La dottrina islamica relativa all’Umanità nel suo essere oggetto unico del Pensiero divino, esistente in quanto “pensata” e non in quanto “pensante”, narra di una successione ininterrotta di Profeti che hanno di volta in volta vivificato la possibilità o meglio la necessità di una comunicazione tra l’Uomo e Dio.

Tale comunicazione e vivificazione è necessariamente plurale, come plurali sono le forme stesse dell’espressione religiosa all’interno di ogni singola Tradizione, poiché nessun popolo, nessun uomo e nessuna forma creata potrebbero esaurire la Scienza incommensurabile di Dio e l’espressione della Sua onnipotenza.
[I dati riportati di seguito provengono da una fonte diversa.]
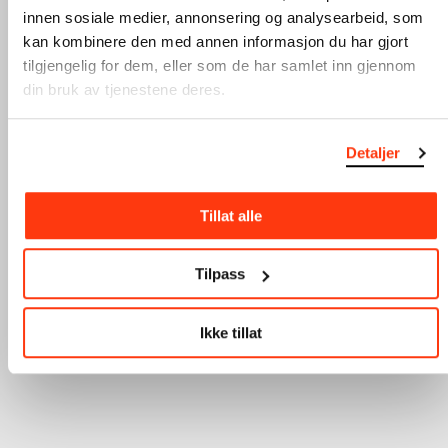
innen sosiale medier, annonsering og analysearbeid, som
kan kombinere den med annen informasjon du har gjort
* You can get more information about how your
tilgjengelig for dem, eller som de har samlet inn gjennom
personal data is processed in
our privacy policy
.
din bruk av tjenestene deres.
You can change your consent at any time in our
preference centre, which you can find in the emails.
Detaljer
Tillat alle
Tilpass
Ikke tillat
Rabatter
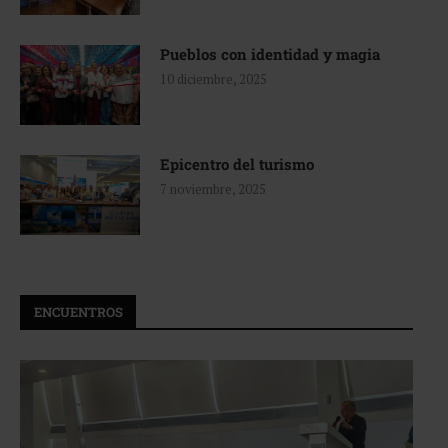
Pueblos con identidad y magia
10 diciembre, 2025
Epicentro del turismo
7 noviembre, 2025
ENCUENTROS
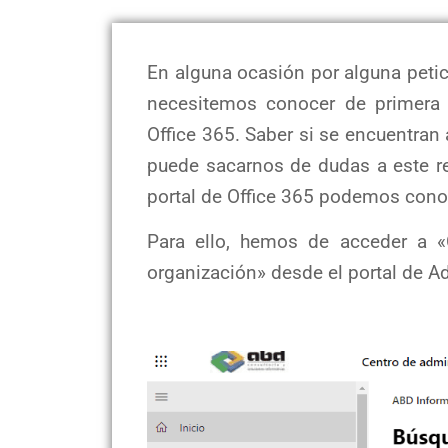
En alguna ocasión por alguna petic
necesitemos conocer de primera
Office 365. Saber si se encuentran
puede sacarnos de dudas a este 
portal de Office 365 podemos cono
Para ello, hemos de acceder a «
organización» desde el portal de A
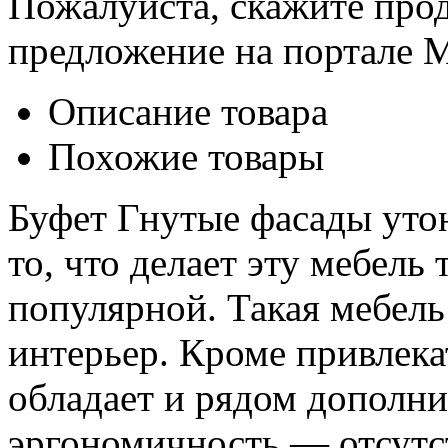
Пожалуйста, скажите прод
предложение на портале 
Описание товара
Похожие товары
Буфет Гнутые фасады уто
то, что делает эту мебель
популярной. Такая мебел
интерьер. Кроме привлека
обладает и рядом дополн
эргономичность ― отсутс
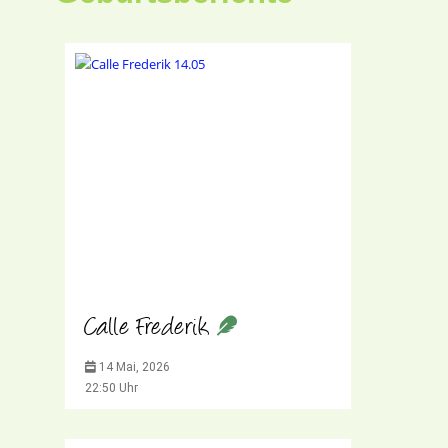
Calle Frederik
14 Mai, 2026
22:50 Uhr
L’umanità contemporanea si è spinta oltre i confini imposti alla sua natura ed ha desiderato la conoscenza esaustiva delle cose di questo mondo, realizzando di volta in volta, invece dell’universalità l’universalismo, invece dell’unità archetipica del genere umano, la molteplicità di fantasmagorie e di stereotipi della globalizzazione, invece della convergenza verso l’unica fonte di tutte le dottrine religiose, la parodia di un sincretismo di buone intenzioni verso una custodia condivisa della Terra, senza mai più menzionare, per dimenticanza o per pudore, una sana intenzione di ascesi e di predominio del governo dei Cieli.

La sociologia e l’antropologia creano ritratti o caricature dei popoli e delle culture, teorizzandone l’uguaglianza di principio senza però riuscire ad afferrarne l’unità se non da un punto di vista biologico o pragmatico, mentre la geopolitica si prodiga alternativamente per suscitare, gestire e infine analizzare in tempo reale relazioni e conflitti tra i popoli e le culture, senza considerare la possibile via di uscita di una sospensione dei giochi in un richiamo collettivo al vero scopo della vita umana.

Un dialogo veramente “fraterno”, che nutra l’anima e lo spirito oltre che il corpo, è quello finalizzato a scoprire insieme la meravigliosa varietà della Sapienza divina nelle diverse forme provvidenziali della Sua Parola e della Sua Creazione, anche, perché no, attraverso la cura dei poveri come specchio e richiamo ad una nostra interiore e vera “povertà spirituale”.